A discussão sobre o fim da escala 6×1 e a possibilidade de redução da jornada de trabalho, sem impacto nos salários, ganhou destaque nas agendas política e sindical do país. O tema está em análise no Congresso Nacional e tem respaldo do presidente Luiz Inácio Lula da Silva e de integrantes do governo federal, além de ser defendido por centrais sindicais e movimentos sociais como uma das principais pautas do momento.
Levantamento da Nexus – Pesquisa e Inteligência de Dados, publicado no Portal Rota Jurídica, aponta que 73% dos brasileiros apoiam o fim da escala 6×1, desde que não haja redução de salário. A pesquisa foi realizada nas 27 unidades da Federação, entre os dias 30 de janeiro e 5 deste mês, com 2.021 entrevistados acima de 16 anos.
O CEO da Nexus, Marcelo Tokarski, esclareceu que a maioria dos consultados (62%) sabe que há em debate, no âmbito do governo federal e do Congresso Nacional, a proposta de acabar com a escala 6×1, embora parte significativa ainda desconheça o tema.
“A gente tem de cara 35%, ou seja, uma de cada três pessoas que nunca nem ouviu falar desse negócio. E dos 62% que já ouviram falar, 12% conhecem bem e 50% conhecem mais ou menos”, afirmou Tokarski.
Asind
Nesse contexto, a Associação dos Advogados Sindicais de Goiás (Asind) manifestou apoio ao encerramento da escala de trabalho 6×1. Em nota pública, a entidade sustenta que a medida impacta diretamente a dignidade de trabalhadores e contribui para a construção de jornadas mais equilibradas.

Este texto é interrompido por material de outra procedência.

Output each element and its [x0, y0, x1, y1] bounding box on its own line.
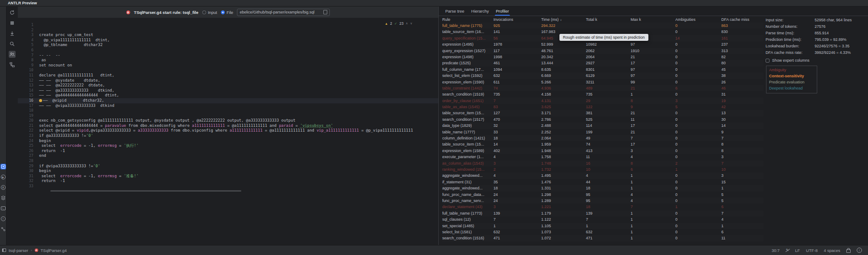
notifications-icon[interactable]: !	[857, 248, 862, 253]
profiler-table-row[interactable]: search_condition (1517)4702.78652511030	[442, 116, 763, 123]
layers-tool-icon[interactable]	[0, 195, 6, 201]
profiler-table-row[interactable]: predicate (1525)46113.444292717080	[442, 60, 763, 66]
column-header[interactable]: Time (ms)∨	[541, 17, 586, 23]
profiler-people-icon[interactable]	[9, 51, 16, 58]
inspections-widget[interactable]: ▲ 2 ✓ 23 ∧ ∨	[385, 21, 412, 26]
code-line[interactable]: 28	[18, 159, 438, 164]
profiler-table-row[interactable]: ranking_windowed (15...21.732106110	[442, 166, 763, 172]
profiler-table-row[interactable]: select_list (1581)6321.073632106	[442, 229, 763, 235]
code-line[interactable]: 3create proc up_com_test	[18, 33, 438, 38]
code-line[interactable]: 5 @p_tblname dtchar32	[18, 43, 438, 48]
antlr-preview-tool-icon[interactable]	[0, 164, 6, 169]
tool-window-toggle-icon[interactable]	[2, 248, 6, 252]
intention-bulb-icon[interactable]	[39, 99, 42, 102]
code-line[interactable]: 13—— —— @a2222222222 dtdate,	[18, 83, 438, 88]
column-header[interactable]: Rule	[442, 17, 493, 23]
sql-editor[interactable]: 123create proc up_com_test4 @p_vipa11111…	[18, 18, 438, 245]
profiler-table-row[interactable]: set_special (1485)11.1051101	[442, 223, 763, 229]
profiler-table-row[interactable]: table_source_item (15...141.959741708	[442, 141, 763, 147]
code-line[interactable]: 9set nocount on	[18, 63, 438, 68]
code-line[interactable]: 21select @a4444444444444444 = paravalue …	[18, 123, 438, 129]
test-file-path-field[interactable]: ebelice/Github/tsql-parser/examples/big.…	[237, 9, 330, 16]
column-header[interactable]: Ambiguities	[675, 17, 721, 23]
profiler-table-row[interactable]: sql_clauses (12)71.1227104	[442, 216, 763, 222]
code-line[interactable]: 10	[18, 68, 438, 73]
profiler-table-row[interactable]: expression (1495)197852.99910982970237	[442, 41, 763, 47]
profiler-table-row[interactable]: full_column_name (17...10948.63583019704…	[442, 66, 763, 73]
profiler-table-row[interactable]: query_expression (1527)11748.76120621910…	[442, 48, 763, 54]
refresh-icon[interactable]	[9, 9, 16, 16]
profiler-table-row[interactable]: func_proc_name_serv...241.28995405	[442, 198, 763, 204]
profiler-table-row[interactable]: table_as_alias (1545)833.6251229542	[442, 104, 763, 110]
code-line[interactable]: 27end	[18, 153, 438, 159]
code-line[interactable]: 30begin	[18, 169, 438, 174]
search-icon[interactable]	[9, 40, 16, 47]
code-line[interactable]: 24begin	[18, 139, 438, 144]
profiler-table-row[interactable]: aggregate_windowed...41.4954103	[442, 172, 763, 179]
column-header[interactable]: Total k	[586, 17, 631, 23]
readonly-pen-icon[interactable]: ✎	[786, 248, 789, 252]
code-line[interactable]: 6	[18, 48, 438, 53]
line-separator[interactable]: LF	[795, 248, 800, 253]
code-line[interactable]: 17—— —— @vipa333333333333 dtkind	[18, 103, 438, 109]
run-tool-icon[interactable]: ▶	[0, 174, 6, 180]
code-line[interactable]: 2	[18, 28, 438, 33]
antlr-tool-icon[interactable]: A	[0, 185, 6, 190]
next-problem-icon[interactable]: ∨	[410, 22, 412, 25]
profiler-table-row[interactable]: declare_statement (43)31.22118716	[442, 204, 763, 210]
code-line[interactable]: 4 @p_vipa1111111111111 dtint,	[18, 38, 438, 43]
code-line[interactable]: 31 select errorcode = -1, errormsg = '准备…	[18, 174, 438, 179]
profiler-table-header[interactable]: RuleInvocationsTime (ms)∨Total kMax kAmb…	[442, 17, 763, 23]
tab-profiler[interactable]: Profiler	[492, 7, 512, 16]
profiler-table-row[interactable]: if_statement (31)351.476441015	[442, 179, 763, 185]
scroll-down-icon[interactable]	[9, 30, 16, 37]
profiler-table-row[interactable]: column_definition (1421)182.06449707	[442, 135, 763, 141]
profiler-table-row[interactable]: data_type (1829)322.48811417014	[442, 123, 763, 129]
profiler-table-row[interactable]: expression_elem (1589)4021.948413308	[442, 148, 763, 154]
code-line[interactable]: 15—— —— @a4444444444444444 dtint,	[18, 93, 438, 98]
lock-icon[interactable]	[846, 249, 851, 253]
problems-tool-icon[interactable]: !	[0, 216, 6, 222]
file-encoding[interactable]: UTF-8	[806, 248, 818, 253]
profiler-table-row[interactable]: table_constraint (1442)744.93648921646	[442, 85, 763, 91]
stop-icon[interactable]	[9, 20, 16, 26]
breadcrumb-file[interactable]: TSqlParser.g4	[41, 248, 67, 253]
column-header[interactable]: Max k	[631, 17, 675, 23]
code-line[interactable]: 12—— —— @sysdate dtdate,	[18, 78, 438, 83]
code-line[interactable]: 32 return -1	[18, 179, 438, 184]
profiler-table-row[interactable]: full_table_name (1775)925294.3220863	[442, 23, 763, 29]
prev-problem-icon[interactable]: ∧	[406, 22, 408, 25]
tab-parse-tree[interactable]: Parse tree	[442, 7, 468, 16]
profiler-table-row[interactable]: execute_parameter (1...41.75811403	[442, 154, 763, 160]
profiler-table-row[interactable]: func_proc_name_data...241.29895405	[442, 192, 763, 198]
indent-setting[interactable]: 4 spaces	[824, 248, 840, 253]
code-line[interactable]: 23if @a333333333333 !='0'	[18, 133, 438, 139]
code-line[interactable]: 22select @vipid = vipid,@vipa33333333333…	[18, 128, 438, 133]
code-line[interactable]: 18	[18, 108, 438, 113]
profiler-table-row[interactable]: search_condition (1519)7354.1587351031	[442, 91, 763, 97]
breadcrumb-project[interactable]: tsql-parser	[9, 248, 28, 253]
code-line[interactable]: 25 select errorcode = -1, errormsg = '执行…	[18, 143, 438, 149]
code-line[interactable]: 7-- -- --	[18, 53, 438, 58]
code-line[interactable]: 14—— —— @a333333333333 dtkind,	[18, 88, 438, 93]
hierarchy-icon[interactable]	[9, 61, 16, 68]
code-line[interactable]: 16—— @vipid dtchar32,	[18, 98, 438, 103]
profiler-table-row[interactable]: order_by_clause (1651)74.131298319	[442, 98, 763, 104]
code-line[interactable]: 1	[18, 23, 438, 28]
profiler-table-row[interactable]: search_condition (1516)4711.0724711011	[442, 235, 763, 241]
tab-hierarchy[interactable]: Hierarchy	[468, 7, 493, 16]
code-line[interactable]: 8 as	[18, 58, 438, 63]
profiler-table-row[interactable]: select_list_elem (1592)6326.669612997038	[442, 73, 763, 79]
profiler-table-row[interactable]: table_source_item (15...1273.17138121013	[442, 110, 763, 116]
code-line[interactable]: 29if @vipa333333333333 !='0'	[18, 164, 438, 169]
profiler-table-row[interactable]: expression_elem (1590)6115.266321199026	[442, 79, 763, 85]
settings-tool-icon[interactable]	[0, 226, 6, 232]
code-line[interactable]: 26 return -1	[18, 149, 438, 154]
code-line[interactable]: 11declare @a1111111111111 dtint,	[18, 73, 438, 78]
horizontal-scrollbar[interactable]	[50, 190, 241, 192]
profiler-table-row[interactable]: as_column_alias (1543)31.74816827	[442, 160, 763, 166]
profiler-table-row[interactable]: full_table_name (1773)1391.179139107	[442, 210, 763, 216]
profiler-table-row[interactable]: expression (1498)199820.342206421082	[442, 54, 763, 60]
column-header[interactable]: DFA cache miss	[721, 17, 763, 23]
file-radio[interactable]: File	[221, 10, 233, 15]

Segundo a presidente da Asind, a goiana Arlete Mesquita, a mudança permite maior harmonia entre vida profissional e pessoal, com efeitos concretos sobre a saúde e o bem-estar.
“Trata-se de uma medida que toca diretamente a dignidade de trabalhadores e trabalhadoras, permitindo maior equilíbrio entre vida profissional e pessoal. Com mais tempo de descanso contínuo, há impactos claros na saúde física e mental, redução do estresse, melhora do convívio familiar e maior disposição para o próprio trabalho. Um trabalhador descansado não apenas vive melhor, mas também trabalha com mais foco, segurança e motivação”, afirmou.

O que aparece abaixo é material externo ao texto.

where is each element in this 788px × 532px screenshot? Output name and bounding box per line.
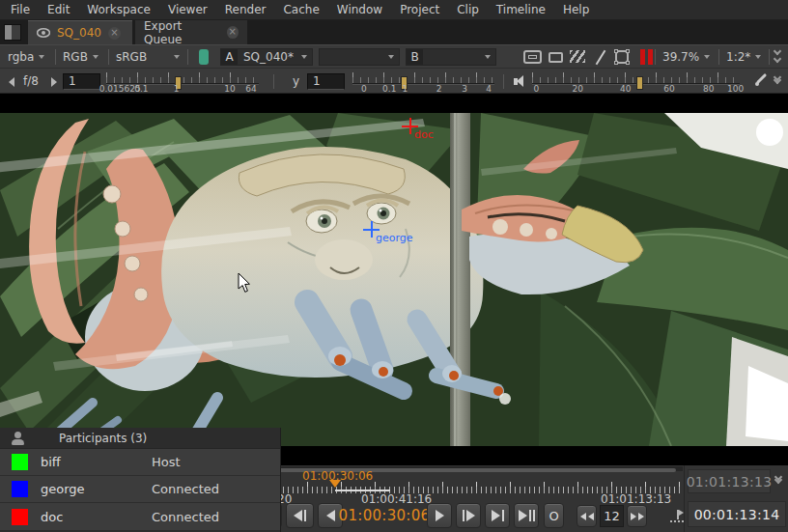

Arlete Mesquita também ressaltou que a revisão da escala não deve ser vista como prejuízo para empregadores, mas como oportunidade de fortalecimento das relações laborais.

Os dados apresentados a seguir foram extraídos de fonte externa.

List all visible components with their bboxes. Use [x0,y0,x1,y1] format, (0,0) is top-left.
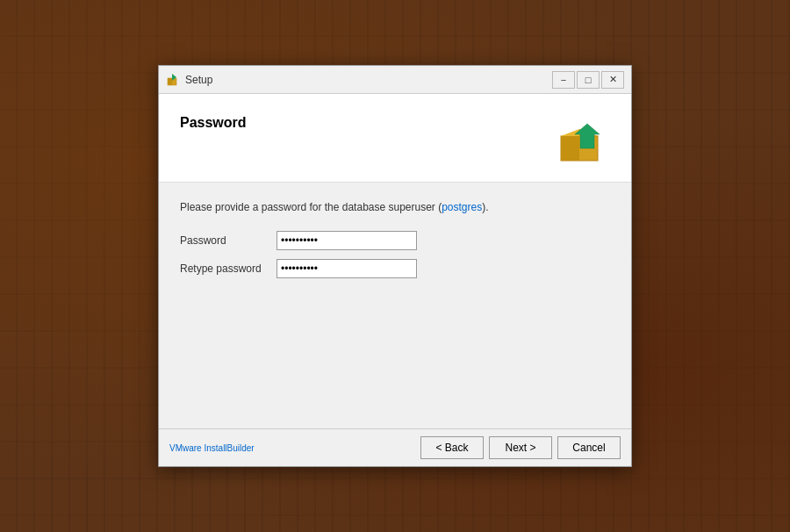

“Do ponto de vista dos empregadores, a superação da escala 6×1 não representa perda, mas ganho estratégico. Ambientes laborais que respeitam limites humanos tendem a registrar menor rotatividade, menos afastamentos por adoecimento e maior engajamento das equipes. A produtividade cresce quando há qualidade de vida, pois pessoas descansadas erram menos, atendem melhor, produzem com mais eficiência e desenvolvem senso de pertencimento à empresa. O investimento em jornadas mais equilibradas retorna em forma de resultados sustentáveis e relações de trabalho mais estáveis”, completou.
A presidente destacou ainda que o tempo livre conquistado com o fim da escala 6×1 amplia possibilidades de desenvolvimento humano em sentido amplo.
“Trabalhadores passam a ter condições reais de estudar, praticar esportes, participar de atividades culturais, fortalecer laços comunitários e buscar qualificação profissional. Esse movimento não beneficia apenas o indivíduo, mas toda a sociedade, que se torna mais saudável, educada e produtiva. Garantir tempo para viver é também promover cidadania, inclusão e desenvolvimento social”, concluiu.
Com a nota pública, a Asind reafirma o compromisso com a valorização do trabalho e com a construção de relações laborais mais justas e sustentáveis.
Na CCJ
O presidente da Câmara dos Deputados, deputado Hugo Motta (Republicanos-PB), encaminhou à Comissão de Constituição e Justiça e de Cidadania (CCJ) uma Proposta de Emenda à Constituição que prevê o fim da escala de trabalho 6×1.
A comissão deve analisar provavelmente em maio duas propostas que tramitam apensadas: a PEC 8/25, da deputada Erika Hilton (Psol-SP), e a PEC 221/19, do deputado Reginaldo Lopes (PT-MG).
O colegiado analisará a admissibilidade. Se aprovada, a proposta seguirá para uma comissão especial.
“É importante lembrar que, quando nossa carteira de trabalho foi criada, fizeram péssimas projeções. A escala 6×1 precisa ser diminuída. Vamos dar um passo firme na dignidade do trabalhador, mais qualidade de vida e respeito aos brasileiros”, afirmou.